Umarov claimed responsibility for the Moscow attacks in a video posted on a militant Web site Wednesday, warning that more are coming.
"I promise you that the war will come to your streets and you will feel it in your lives, feel it on your own skin," Umarov said, dressed in camouflage fatigues.
He said Monday's attacks were retaliation for a Federal Security Services operation in Dagestan's neighboring republic of Ingushetia in February that killed 18 militants and left four civilians dead.
President Medvedev Calls for Harsher Measures
Two suicide bombers also struck the town of Kizlyar in Dagestan Wednesday, killing 12, including nine police officers.
Authorities believe that Abdurakhmanova and her fellow attacker traveled to Moscow by bus via Kizlyar in Dagestan.President Dmitry Medvedev has called the two attacks this week "links of the same chain" and, during a surprise visit to Dagestan Wednesday, promised "brutal" tactics to deal with the insurgents.
"We must deal sharp dagger blows to the terrorists, destroy them and their lairs," Medvedev, dressed in a black suit over a black T-shirt, told law enforcement officials and local leaders.
The North Caucasus region has seen a spike in violence in the past year between Islamist separatist militants and the authorities.

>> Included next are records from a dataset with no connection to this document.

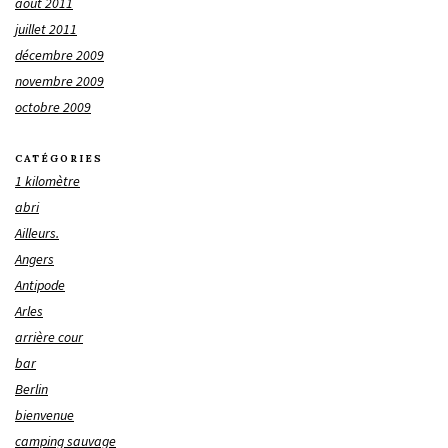
août 2011
juillet 2011
décembre 2009
novembre 2009
octobre 2009
CATÉGORIES
1 kilomètre
abri
Ailleurs.
Angers
Antipode
Arles
arrière cour
bar
Berlin
bienvenue
camping sauvage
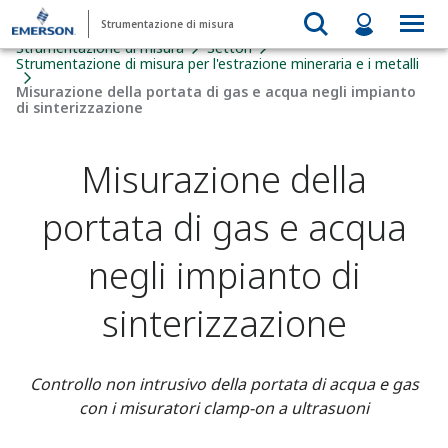
Strumentazione di misura
Strumentazione di misura
Settori
Strumentazione di misura per l'estrazione mineraria e i metalli
Misurazione della portata di gas e acqua negli impianto
di sinterizzazione
Misurazione della
portata di gas e acqua
negli impianto di
sinterizzazione
Controllo non intrusivo della portata di acqua e gas
con i misuratori clamp-on a ultrasuoni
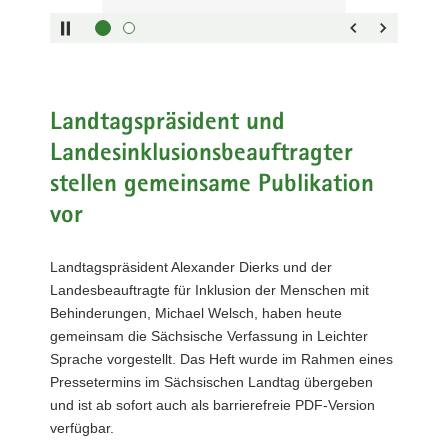
Welsch
mit
Werkstatträten
verschiedener
WfbM
und
Landtagspräsident und
Mitarbeitenden
Landesinklusionsbeauftragter
des
stellen gemeinsame Publikation
Projekts
&quot;Mittendrin
vor
in
Markkleeberg&quot;
Landtagspräsident Alexander Dierks und der
auf
Landesbeauftragte für Inklusion der Menschen mit
der
Behinderungen, Michael Welsch, haben heute
Freitreppe
gemeinsam die Sächsische Verfassung in Leichter
vor
Sprache vorgestellt. Das Heft wurde im Rahmen eines
dem
Pressetermins im Sächsischen Landtag übergeben
Plenargebäude
und ist ab sofort auch als barrierefreie PDF-Version
des
verfügbar.
Sächsischen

But it rarely spills over into the rest of Russia and is therefore largely ignored.
An express train between Moscow and St. Petersburg was bombed in November, killing 26. Umarov and his "Caucasus Emirate" group claimed responsibility and vowed more attacks would follow.
The National Counter-Terrorism committee Friday said that efforts to "identify and neutralize those who ordered, masterminded and perpetrated the terrorist attacks are continuing."